#### Task statement:
Restate the entries word for word and skip every image.
START Supplied information
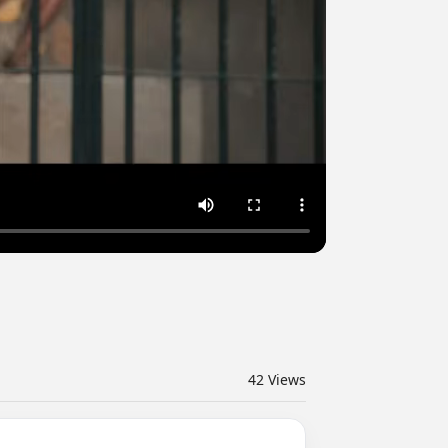
42
Views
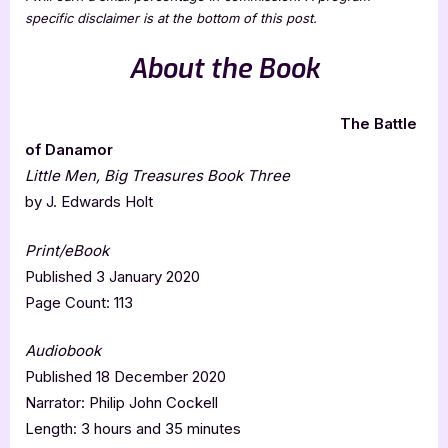
specific disclaimer is at the bottom of this post.
About the Book
The Battle
of Danamor
Little Men, Big Treasures Book Three
by J. Edwards Holt
Print/eBook
Published 3 January 2020
Page Count: 113
Audiobook
Published 18 December 2020
Narrator: Philip John Cockell
Length: 3 hours and 35 minutes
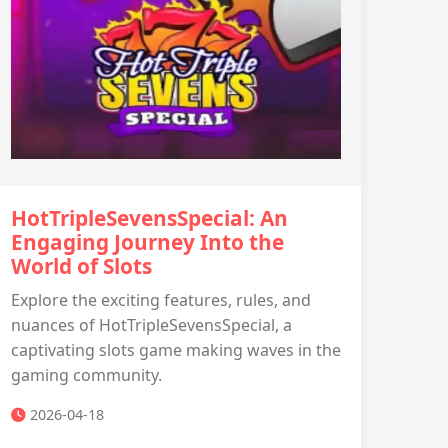
HotTripleSevensSpecial: An
Engaging Journey Into the
World of Slots
Explore the exciting features, rules, and
nuances of HotTripleSevensSpecial, a
captivating slots game making waves in the
gaming community.
2026-04-18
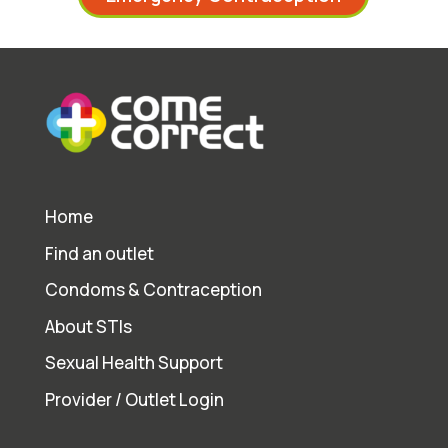
Home
Find an outlet
Condoms & Contraception
About STIs
Sexual Health Support
Provider / Outlet Login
END Supplied information
#### Output for this exercise:
42
Views
specific disclaimer is at the bottom of this post.
About the Book
The Battle
of Danamor
Little Men, Big Treasures Book Three
by J. Edwards Holt
Print/eBook
Published 3 January 2020
Page Count: 113
Audiobook
Published 18 December 2020
Narrator: Philip John Cockell
Length: 3 hours and 35 minutes
HotTripleSevensSpecial: An
Engaging Journey Into the
World of Slots
Explore the exciting features, rules, and
nuances of HotTripleSevensSpecial, a
captivating slots game making waves in the
gaming community.
2026-04-18
Home
Find an outlet
Condoms & Contraception
About STIs
Sexual Health Support
Provider / Outlet Login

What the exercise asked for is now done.